[[ DATASET EXTRACT, beginning ]]

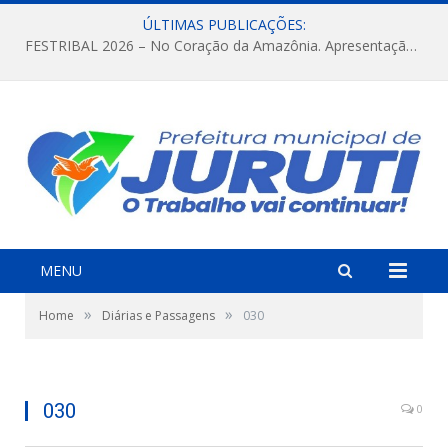
ÚLTIMAS PUBLICAÇÕES:
FESTRIBAL 2026 – No Coração da Amazônia. Apresentação da Munduruku.
MENU
»
»
Home
Diárias e Passagens
030
030
0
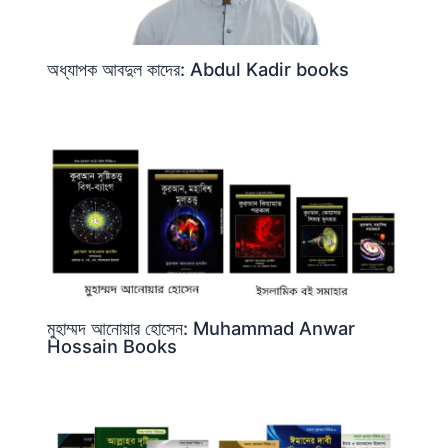
অধ্যাপক আবদুল কাদের: Abdul Kadir books
মুহাম্মদ আনোয়ার হোসেন: Muhammad Anwar
Hossain Books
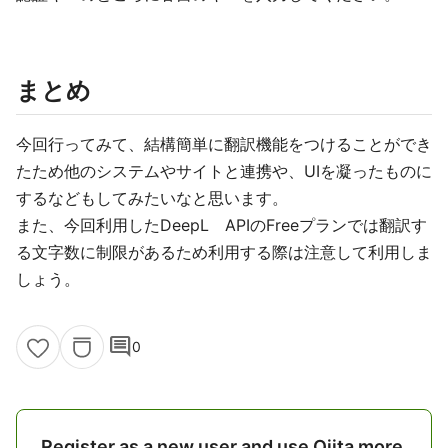
まとめ
今回行ってみて、結構簡単に翻訳機能をつけることができ
たため他のシステムやサイトと連携や、UIを凝ったものに
するなどもしてみたいなと思います。
また、今回利用したDeepL APIのFreeプランでは翻訳す
る文字数に制限があるため利用する際は注意して利用しま
しょう。
comment
0
Register as a new user and use Qiita more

[[ DATASET EXTRACT, end ]]

[WHAT THE EXERCISE ASKS]: Reproduce each entry exactly as written, but leave out the images.

[SOLUTION]:
ÚLTIMAS PUBLICAÇÕES:
FESTRIBAL 2026 – No Coração da Amazônia. Apresentação da Munduruku.
MENU
»
»
Home
Diárias e Passagens
030
030
0
অধ্যাপক আবদুল কাদের: Abdul Kadir books
মুহাম্মদ আনোয়ার হোসেন: Muhammad Anwar
Hossain Books
まとめ
今回行ってみて、結構簡単に翻訳機能をつけることができ
たため他のシステムやサイトと連携や、UIを凝ったものに
するなどもしてみたいなと思います。
また、今回利用したDeepL APIのFreeプランでは翻訳す
る文字数に制限があるため利用する際は注意して利用しま
しょう。
comment
0
Register as a new user and use Qiita more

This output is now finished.